• [Exercise] Report each line from the entries in which "Sparks" can be found.

• [Entries provided]

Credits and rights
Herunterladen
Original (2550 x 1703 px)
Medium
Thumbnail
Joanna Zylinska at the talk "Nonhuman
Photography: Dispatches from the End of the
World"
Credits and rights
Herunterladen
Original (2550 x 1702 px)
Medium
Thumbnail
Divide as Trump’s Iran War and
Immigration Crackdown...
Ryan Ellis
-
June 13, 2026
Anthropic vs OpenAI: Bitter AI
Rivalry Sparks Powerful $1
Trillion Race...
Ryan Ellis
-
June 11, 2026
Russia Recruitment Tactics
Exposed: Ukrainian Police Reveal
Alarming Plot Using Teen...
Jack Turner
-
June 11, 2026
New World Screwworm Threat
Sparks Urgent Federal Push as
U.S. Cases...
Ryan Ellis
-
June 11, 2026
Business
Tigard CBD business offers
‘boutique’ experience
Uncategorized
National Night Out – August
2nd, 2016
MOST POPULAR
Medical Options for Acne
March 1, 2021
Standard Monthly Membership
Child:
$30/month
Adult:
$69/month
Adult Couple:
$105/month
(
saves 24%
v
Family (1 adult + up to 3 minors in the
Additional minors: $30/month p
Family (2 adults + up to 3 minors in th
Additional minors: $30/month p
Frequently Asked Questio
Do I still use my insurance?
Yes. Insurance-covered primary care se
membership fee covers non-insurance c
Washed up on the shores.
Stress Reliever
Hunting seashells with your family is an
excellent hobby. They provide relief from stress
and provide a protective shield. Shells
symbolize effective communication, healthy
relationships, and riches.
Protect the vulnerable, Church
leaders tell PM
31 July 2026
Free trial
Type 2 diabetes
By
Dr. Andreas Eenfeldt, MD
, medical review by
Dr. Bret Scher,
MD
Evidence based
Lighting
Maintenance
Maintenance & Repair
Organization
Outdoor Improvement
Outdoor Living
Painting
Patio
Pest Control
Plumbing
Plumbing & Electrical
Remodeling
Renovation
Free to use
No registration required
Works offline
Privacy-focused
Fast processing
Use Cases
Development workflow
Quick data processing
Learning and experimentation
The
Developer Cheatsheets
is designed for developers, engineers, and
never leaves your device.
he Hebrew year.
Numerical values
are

==

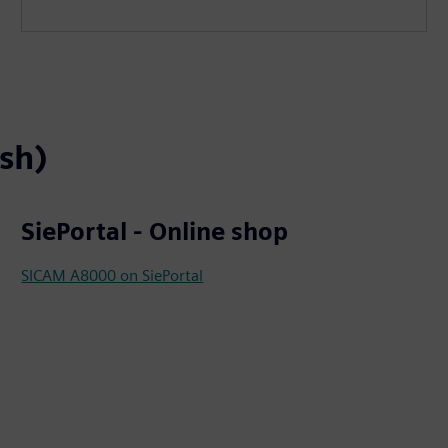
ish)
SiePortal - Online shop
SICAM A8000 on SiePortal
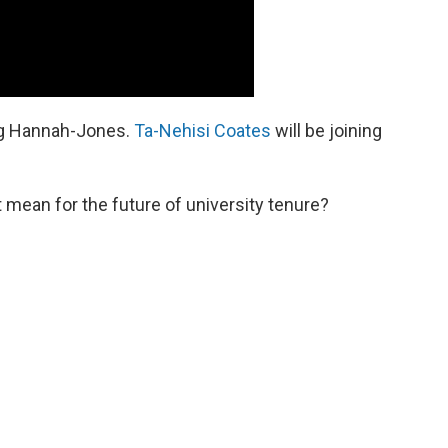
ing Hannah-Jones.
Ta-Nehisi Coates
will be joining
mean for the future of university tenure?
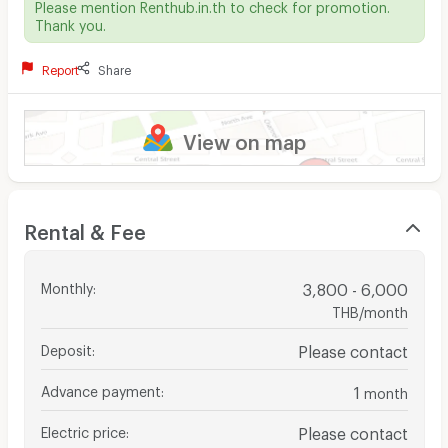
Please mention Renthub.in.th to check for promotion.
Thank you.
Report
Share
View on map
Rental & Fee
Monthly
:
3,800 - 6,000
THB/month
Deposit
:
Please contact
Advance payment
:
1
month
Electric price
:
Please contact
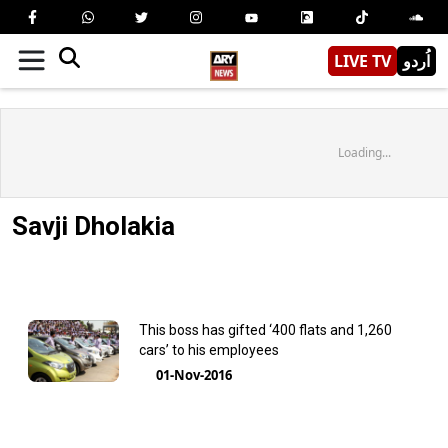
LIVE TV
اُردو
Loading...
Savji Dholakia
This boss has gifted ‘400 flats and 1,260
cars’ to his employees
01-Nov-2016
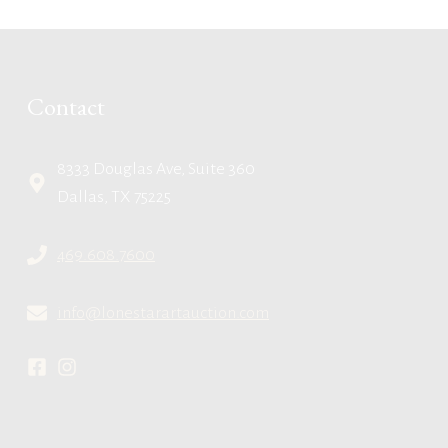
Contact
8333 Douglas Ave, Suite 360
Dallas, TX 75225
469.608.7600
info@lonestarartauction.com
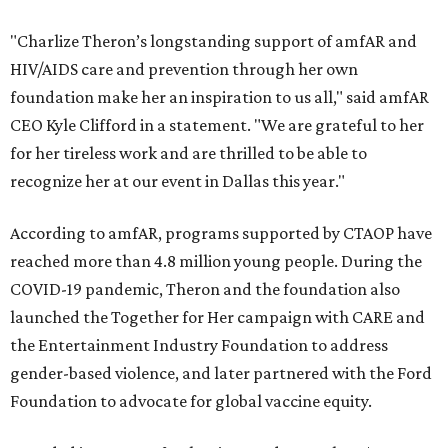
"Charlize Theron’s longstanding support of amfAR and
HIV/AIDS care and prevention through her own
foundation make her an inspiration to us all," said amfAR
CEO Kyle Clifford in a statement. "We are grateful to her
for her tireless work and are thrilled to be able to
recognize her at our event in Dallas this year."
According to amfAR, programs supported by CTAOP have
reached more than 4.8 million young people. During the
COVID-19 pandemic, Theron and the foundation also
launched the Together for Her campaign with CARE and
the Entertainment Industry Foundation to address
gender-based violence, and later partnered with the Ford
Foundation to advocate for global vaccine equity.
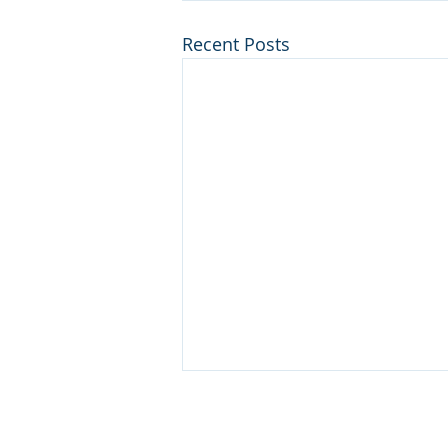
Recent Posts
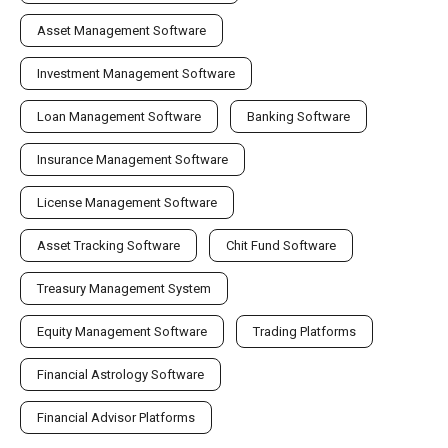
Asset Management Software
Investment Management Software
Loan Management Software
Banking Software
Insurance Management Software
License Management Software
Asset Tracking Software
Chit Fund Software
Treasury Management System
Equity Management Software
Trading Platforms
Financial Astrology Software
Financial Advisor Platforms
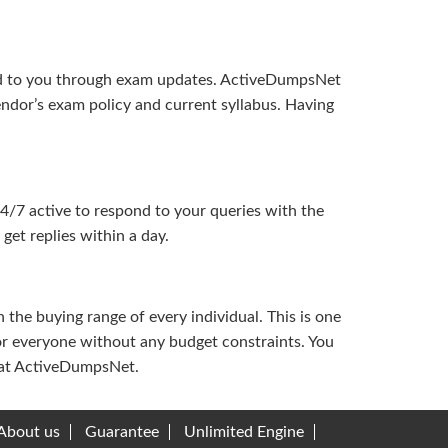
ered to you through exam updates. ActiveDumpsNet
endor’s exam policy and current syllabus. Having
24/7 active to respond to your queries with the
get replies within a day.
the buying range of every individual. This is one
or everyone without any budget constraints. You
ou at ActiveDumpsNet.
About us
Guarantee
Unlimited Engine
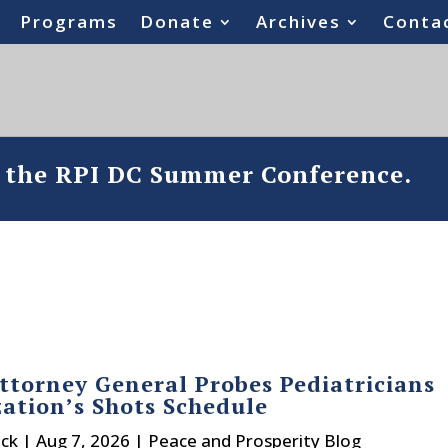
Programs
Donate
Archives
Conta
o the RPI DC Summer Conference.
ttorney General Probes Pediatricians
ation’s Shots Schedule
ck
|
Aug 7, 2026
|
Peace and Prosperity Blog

• [Your solution]
Rivalry Sparks Powerful $1
Sparks Urgent Federal Push as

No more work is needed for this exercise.